Edward Guerra Kodatt speaks during a committee hearing on the Southwest Side to decide who will take over for Illinois’ former Speaker of the House Mike Madigan as state representative on Sunday.

Ashlee Rezin Garcia/Chicago Sun-Times file

Former state Rep. Edward Guerra Kodatt on Friday declined to take the nearly $6,000 in salary he was entitled to for only two days of work, the state comptroller’s office said.

Comptroller Susana Mendoza had called on Kodatt, who stepped down just three days after being appointed to succeed Mike Madigan in the Illinois House, to decline the $5,788.66 he had coming to him.

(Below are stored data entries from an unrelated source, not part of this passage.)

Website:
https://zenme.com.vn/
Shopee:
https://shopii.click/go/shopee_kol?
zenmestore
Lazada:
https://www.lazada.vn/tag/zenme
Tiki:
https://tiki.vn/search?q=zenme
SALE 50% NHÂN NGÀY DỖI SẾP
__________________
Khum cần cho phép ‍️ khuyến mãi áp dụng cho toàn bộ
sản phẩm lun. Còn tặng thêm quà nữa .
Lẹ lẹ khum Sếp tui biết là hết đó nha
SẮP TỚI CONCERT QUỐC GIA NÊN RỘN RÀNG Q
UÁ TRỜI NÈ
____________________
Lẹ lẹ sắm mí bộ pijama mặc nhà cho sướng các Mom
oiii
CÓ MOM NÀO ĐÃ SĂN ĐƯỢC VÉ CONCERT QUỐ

Even though Kodatt served less than a full week, introduced no bills, took no votes and attended no legislative sessions, he was entitled to a full month’s salary under state law.

But Kodatt sent an email to the comptroller’s office, taking a pass on the pay.

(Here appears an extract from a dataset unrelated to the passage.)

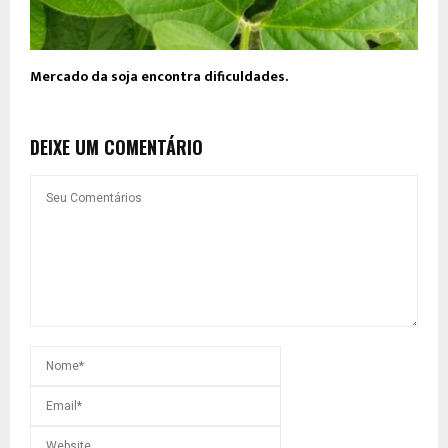
Mercado da soja encontra dificuldades.
DEIXE UM COMENTÁRIO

“In the spirit of good governance and in the best interest of the people of the state of Illinois I decline the one month salary to which I am entitled by law,” he wrote.

Kodatt, 26, did not respond to a request for comment.

Mendoza also called on Kodatt’s successor — newly appointed state Rep. Angelica Guerrero-Cuellar — to refuse the full month’s salary she’s entitled to under state law. Guerrero-Cuellar was appointed Thursday, with just two business days left in the month.

Angelica Guerrero-Cuellar was sworn in Thursday to fill the Illinois House of Representatives seat held by former House Speaker Mike Madigan.

Angelica Guerrero-Cuellar was sworn in Thursday to fill the Illinois House of Representatives seat held by former House Speaker Mike Madigan.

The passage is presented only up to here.